A child pulls a wagon with a force of 33 N by a handle making an angle of 11 degrees with the horizontal. If the wagon has a mass of 5.5 kg, to the nearest hundredth of a m/s2 what is the acceleration of the wagon?
To find the acceleration of the wagon, we can use Newton's second law of motion, which states that the net force acting on an object is equal to the mass of the object multiplied by its acceleration.
First, let's calculate the horizontal component of the force applied by the child. This can be found using the formula: F_horizontal = F_applied * cos(theta), where F_applied is the force applied by the child and theta is the angle the handle makes with the horizontal.
F_horizontal = 33 N * cos(11 degrees)
F_horizontal ≈ 33 N * 0.9816 (since cos(11 degrees) is approximately 0.9816)

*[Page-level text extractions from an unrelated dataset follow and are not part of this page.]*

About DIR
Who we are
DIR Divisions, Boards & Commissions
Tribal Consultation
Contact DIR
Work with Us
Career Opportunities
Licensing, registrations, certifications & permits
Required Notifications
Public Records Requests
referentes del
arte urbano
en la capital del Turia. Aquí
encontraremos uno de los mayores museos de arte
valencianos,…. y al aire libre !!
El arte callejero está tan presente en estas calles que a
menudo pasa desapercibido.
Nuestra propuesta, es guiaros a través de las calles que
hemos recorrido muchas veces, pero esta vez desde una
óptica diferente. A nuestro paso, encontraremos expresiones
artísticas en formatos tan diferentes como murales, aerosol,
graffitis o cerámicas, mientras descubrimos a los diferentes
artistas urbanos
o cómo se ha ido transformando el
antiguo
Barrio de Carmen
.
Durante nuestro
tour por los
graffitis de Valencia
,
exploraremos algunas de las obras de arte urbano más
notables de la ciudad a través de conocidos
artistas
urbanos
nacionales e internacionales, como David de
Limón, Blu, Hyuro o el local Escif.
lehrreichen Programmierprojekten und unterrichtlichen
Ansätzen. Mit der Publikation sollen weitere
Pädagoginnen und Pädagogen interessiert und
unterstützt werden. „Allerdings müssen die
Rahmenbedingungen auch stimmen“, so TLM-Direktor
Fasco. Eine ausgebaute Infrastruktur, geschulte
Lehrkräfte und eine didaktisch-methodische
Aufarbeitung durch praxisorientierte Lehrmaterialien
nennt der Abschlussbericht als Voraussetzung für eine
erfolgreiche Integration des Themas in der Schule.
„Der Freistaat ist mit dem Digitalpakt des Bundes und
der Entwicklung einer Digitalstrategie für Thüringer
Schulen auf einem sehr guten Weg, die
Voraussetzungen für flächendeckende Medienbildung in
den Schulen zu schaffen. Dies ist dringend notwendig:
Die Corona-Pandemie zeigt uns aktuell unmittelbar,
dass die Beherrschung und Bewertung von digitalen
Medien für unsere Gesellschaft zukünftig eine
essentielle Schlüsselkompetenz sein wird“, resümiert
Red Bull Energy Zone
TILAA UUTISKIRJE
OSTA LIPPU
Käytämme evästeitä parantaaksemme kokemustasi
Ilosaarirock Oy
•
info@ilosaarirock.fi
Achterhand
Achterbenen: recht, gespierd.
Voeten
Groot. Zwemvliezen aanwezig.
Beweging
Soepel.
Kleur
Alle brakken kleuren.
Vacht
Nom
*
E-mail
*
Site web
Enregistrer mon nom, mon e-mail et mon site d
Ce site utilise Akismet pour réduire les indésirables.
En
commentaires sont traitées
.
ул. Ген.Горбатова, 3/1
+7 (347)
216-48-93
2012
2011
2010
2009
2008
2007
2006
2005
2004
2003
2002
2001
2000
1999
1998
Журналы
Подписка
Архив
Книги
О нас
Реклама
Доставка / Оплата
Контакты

F_horizontal ≈ 32.35 N (rounded to two decimal places)
Now, we have the horizontal force acting on the wagon. As there is no vertical force acting on the wagon, we can assume that all the applied force is solely responsible for the acceleration of the wagon in the horizontal direction.
Next, we can use Newton's second law to find the acceleration of the wagon. The formula is: F = m * a, where F is the net force, m is the mass, and a is the acceleration.
Since the horizontal force is acting in the direction of motion, it can be considered as the net force.
32.35 N = 5.5 kg * a
a = 32.35 N / 5.5 kg
a ≈ 5.89 m/s^2 (rounded to two decimal places)
Therefore, the acceleration of the wagon is approximately 5.89 m/s^2 (to the nearest hundredth of a m/s^2).